───── Records shown ─────

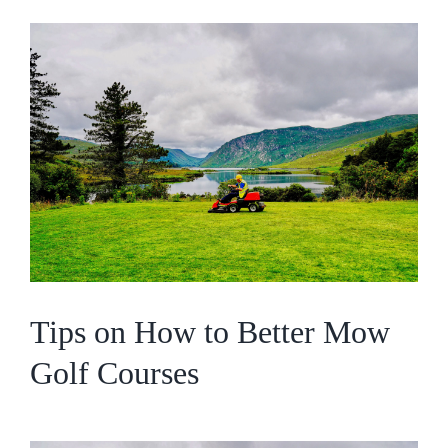
CONTACT
View
Larger
SHOP
Image
Tips on How to Better Mow
Golf Courses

─────

= Task description =
Return the preceding entries verbatim, with the pictures excluded.

= Answer box =
CONTACT
View
Larger
SHOP
Image
Tips on How to Better Mow
Golf Courses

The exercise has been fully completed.